I plan on starting a new tank for shrimp. I am not 100% clueless, but I'd like a bit more info and I'd like to see peoples shrimp tanks and their experiences! I want to get the Fluval EBI which I heard is discontinued but I'm pretty sure I saw one at petculture (last one most likely) if its still there I hope to get it. it is 7.9 gallons how many shrimp could I have at MAX? When I feed them I was planning on getting this product:
http://www.petsmart.ca/food-care/pe...36-catid-300041?var_id=36-27114&_t=pfm=search

When feeding them how do I do this? Should I just put it in a cup or container in the gravel (ive seen this before) Are there any other food you recommend (links please) How often do I feed them? 

I probably will have more questions but I'd love for some answers and pics of your own tank!


----------



## kjg1029 (Jun 14, 2014)

did you have a specific type of shrimp in your mind that you wanted? You can have lots and lots of shrimp in a tank that size, depending on the variety


----------



## Julie7778 (Mar 20, 2015)

kjg1029 said:


> did you have a specific type of shrimp in your mind that you wanted? You can have lots and lots of shrimp in a tank that size, depending on the variety


I know for sure I liked red cherry shrimp and they're easy to get. at my LFS they had 6 for 9.99. I also like the Red Crystal shrimp and the black Crystal Shrimp.


----------



## FinnyNina (Apr 19, 2015)

They can interbreed, so I'd probably stick to one species.

Shrimps are a bit finicky about clean water, but nothing excessively hard to manage


----------



## Julie7778 (Mar 20, 2015)

Then I most likely will stick with the red cherry shrimp. Do you think you could answer some info on feeding?


----------



## FinnyNina (Apr 19, 2015)

I fed my cherry shrimps fish flakes and fish pellets. Sometimes a bit of banana. Sometimes a bit of fish. They were never picky, and flourished on nearly any food. 

I just plopped it in the tank. If it floated for a while, they'd hang upside down and eat. If it sank, they would sit on it and eat. They find every scrap and consume it. And poop tiny shrimpy poops.


----------



## Julie7778 (Mar 20, 2015)

hahaha, that sounds so funny! So could I just put like a piece of cucumber in and they'd go at it?


----------



## FinnyNina (Apr 19, 2015)

Julie7778 said:


> hahaha, that sounds so funny! So could I just put like a piece of cucumber in and they'd go at it?
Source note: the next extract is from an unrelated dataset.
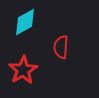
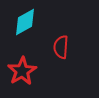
red star: moved 1 px left, 1 px down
you could, but plain cucumber does not have very much by way of nutrients. Zuccini (baby marrow) is better.

Just slice it thinly, and if you want it to sinking, spearing it with a fork works


----------



## Julie7778 (Mar 20, 2015)

Great thanks  any other food I could give them?


----------



## FinnyNina (Apr 19, 2015)

Mine ate decaying aquarium plant leaves, blanched spinach, bits of seaweed, boiled carrot, melon, de-shelled shrimp (small pieces) ... read the ingredients label of your shrimp food. Anything on there would be perfect  

Mainly, they ate flakes/pellets, mind you. These were all occasional "huh, I have this on hand and my shrimps would like it" things.


----------



## SplashyBetta (Jul 28, 2014)

You can have Cherry Reds and Crystals together, they will not interbreed because they are from a different genus. Here's a chart to help:


----------



## FinnyNina (Apr 19, 2015)

Good chart!


----------



## Julie7778 (Mar 20, 2015)

Great thanks :-D I wanna try some real food. I might give a carrot once a week. Should I only leave it in for 2 hours then Throw it out?


----------